The Cure

Today was the Susan G. Komen Race for the Cure in the Scranton area.  Several friends of mine ran (or walked) at the event, although I did not attend.  I want to thank all of those who raced in my honor, even wearing my name.  I am grateful for your friendship and support.  I admire that you do this race, and appreciate the awareness that is raised with each of these events.  I have been an avid supporter of this organization myself for many years.

That said, while I do agree strongly that we need to find a cure, I do also wish the focus was on more than just “the cure”.  It would seem to me that not getting it in the first place would be a far better option than trying to cure it once you get it.  On their website, information about prevention is harder to find than, say, making a donation or finding a race.  And the page on prevention is a bit “squishy” to me.  It’s a little vague and seems to indicate you don’t have much control over it. 

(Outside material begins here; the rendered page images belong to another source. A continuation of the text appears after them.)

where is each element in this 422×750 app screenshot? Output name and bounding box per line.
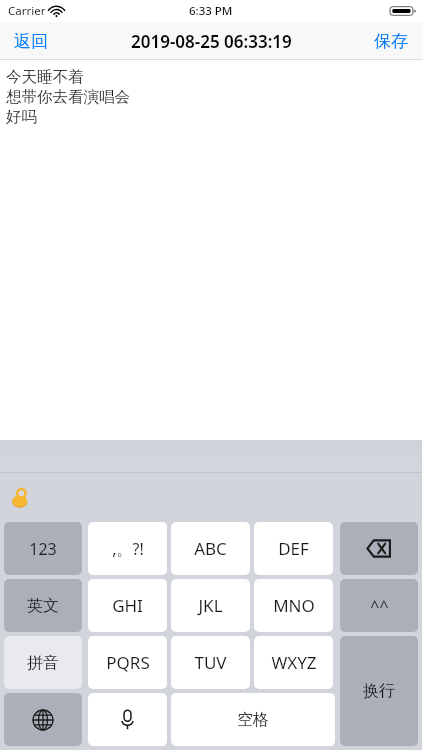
button[interactable]: Switch keyboard [4, 693, 82, 746]
staticText: 空格 [237, 710, 269, 730]
button[interactable]: Delete [340, 522, 418, 575]
staticText: 好吗 [6, 107, 37, 127]
staticText: ,。?! [112, 538, 144, 560]
button[interactable]: WXYZ [254, 636, 333, 689]
staticText: 保存 [374, 31, 408, 52]
button[interactable]: JKL [171, 579, 250, 632]
button[interactable]: 123 [4, 522, 82, 575]
button[interactable]: 保存 [360, 25, 422, 58]
staticText: 123 [29, 538, 57, 560]
button[interactable]: TUV [171, 636, 250, 689]
button[interactable]: 英文 [4, 579, 82, 632]
staticText: 英文 [27, 596, 59, 616]
button[interactable]: DEF [254, 522, 333, 575]
button[interactable]: GHI [88, 579, 167, 632]
staticText: WXYZ [271, 651, 317, 674]
staticText: TUV [194, 651, 227, 674]
staticText: ABC [194, 537, 227, 560]
staticText: ^^ [370, 595, 389, 617]
button[interactable]: ,。?! [88, 522, 167, 575]
staticText: 换行 [363, 681, 395, 701]
button[interactable]: 返回 [0, 25, 62, 58]
staticText: JKL [198, 594, 223, 617]
staticText: 拼音 [27, 653, 59, 673]
staticText: 今天睡不着 [6, 67, 84, 87]
staticText: PQRS [106, 651, 150, 674]
button[interactable]: 换行 [340, 636, 418, 746]
staticText: 6:33 PM [189, 3, 233, 19]
staticText: MNO [273, 594, 315, 617]
button[interactable]: ABC [171, 522, 250, 575]
staticText: 2019-08-25 06:33:19 [131, 30, 292, 53]
button[interactable]: Voice input [88, 693, 167, 746]
button[interactable]: ^^ [340, 579, 418, 632]
button[interactable]: 拼音 [4, 636, 82, 689]
button[interactable]: 空格 [171, 693, 335, 746]
staticText: 返回 [14, 31, 48, 52]
staticText: 想带你去看演唱会 [6, 87, 130, 107]
button[interactable]: PQRS [88, 636, 167, 689]
staticText: Carrier [8, 3, 46, 19]
button[interactable]: MNO [254, 579, 333, 632]
staticText: GHI [112, 594, 143, 617]
button[interactable] [11, 487, 30, 508]
staticText: DEF [278, 537, 309, 560]
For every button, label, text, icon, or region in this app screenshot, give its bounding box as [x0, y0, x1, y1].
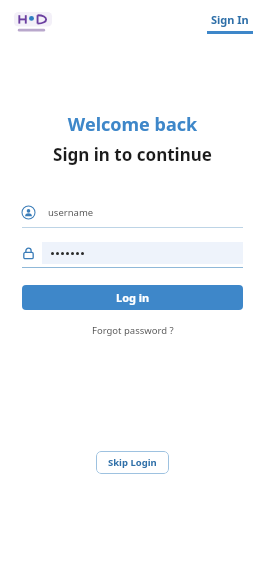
- staticText: Sign In: [211, 12, 249, 27]
- staticText: Skip Login: [108, 456, 157, 469]
- button[interactable]: Skip Login: [96, 451, 169, 474]
- button[interactable]: H2D Sports logo: [14, 12, 52, 34]
- button[interactable]: [22, 242, 243, 268]
- staticText: Log in: [116, 290, 150, 305]
- button[interactable]: Forgot password ?: [86, 322, 180, 339]
- staticText: Sign in to continue: [0, 143, 265, 166]
- button[interactable]: Sign In: [207, 12, 253, 34]
- button[interactable]: Log in: [22, 285, 243, 310]
- button[interactable]: username: [22, 201, 243, 228]
- staticText: username: [48, 206, 94, 219]
- staticText: Welcome back: [0, 112, 265, 137]
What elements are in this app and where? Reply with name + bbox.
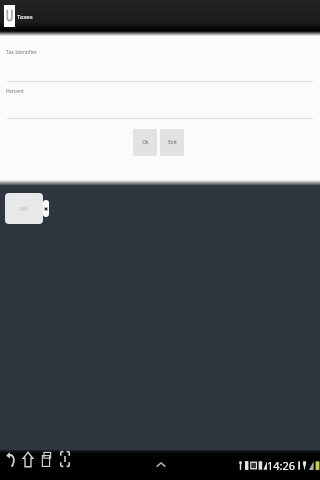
staticText: Ok bbox=[142, 139, 149, 146]
button[interactable]: Show notifications bbox=[153, 457, 169, 473]
staticText: Exit bbox=[168, 139, 177, 146]
button[interactable]: Screenshot bbox=[56, 450, 74, 468]
other: Taxes app icon bbox=[4, 5, 15, 27]
button[interactable]: Recent apps bbox=[37, 450, 55, 468]
staticText: Taxes bbox=[17, 13, 33, 21]
staticText: Tax Identifier bbox=[6, 49, 37, 56]
staticText: 14:26 bbox=[267, 458, 296, 473]
staticText: Percent bbox=[6, 88, 24, 95]
button[interactable]: Taxes app icon bbox=[0, 0, 320, 31]
button[interactable]: Ok bbox=[133, 129, 157, 156]
button[interactable]: Exit bbox=[160, 129, 184, 156]
staticText: val bbox=[19, 204, 29, 214]
button[interactable]: Back bbox=[1, 450, 19, 468]
button[interactable]: val bbox=[5, 193, 43, 224]
button[interactable]: Home bbox=[19, 450, 37, 468]
button[interactable]: Clear bbox=[43, 200, 49, 217]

Here are the healthy lifestyle choices they do document on their site:

  • Be physically active (get regular exercise).  (Could they be a little more specific?  how much, what kind, how often?)
  • Achieve and maintain a healthy weight. (Maybe include a link to a BMI calculator or something to help determine what a healthy weight is.)
  • Eat at least 2 ½ cups of fruits and vegetables every day (seriously??? 2 1/2 cups???  That’s 2 pieces of fruit and 1/2 cup of veggies.  Not nearly enough.)
  • Choose 100 percent whole grain foods (like 100 percent whole grain breads and cereals, brown rice, popcorn and quinoa) more often. (This one is ok)
  • Limit red meat and processed meat (choose chicken, fish or beans instead). (“Limit”? Heaven forbid we should say “eliminate”, but at least they list beans.)
  • Cut down on “bad” fats (saturated and trans fats), and eat more “good” fats (polyunsaturated and monounsaturated fats, like olive and canola oil). (Again, “cut down”, rather than eliminate)
  • Get enough vitamin D and calcium every day. For women and men ages 51 to 70, this means 600 IU of vitamin D and 1,200 mg of calcium. For men ages 51 to 70, this means 600 IU of vitamin D and 1,000 mg of calcium.
  • If you drink alcohol, limit to drink less than one drink of alcohol a day (for women and fewer than two drinks a day for men). Those who drink alcohol should try to get enough folic acid, either through a multivitamin or foods like oranges, orange juice, leafy green vegetables and fortified breakfast cereals.

Don’t get me wrong, I think SGK is a solid organization trying to do something really good.  They’ve raised $750 million since 1982 for breast cancer research.

I just think the potential is there to do so much more.  Just imagine if you could communicate preventative behaviors to all the women at all these races… what a great way to make a difference!

Congratulations again to all my friends who participated!  You inspire me!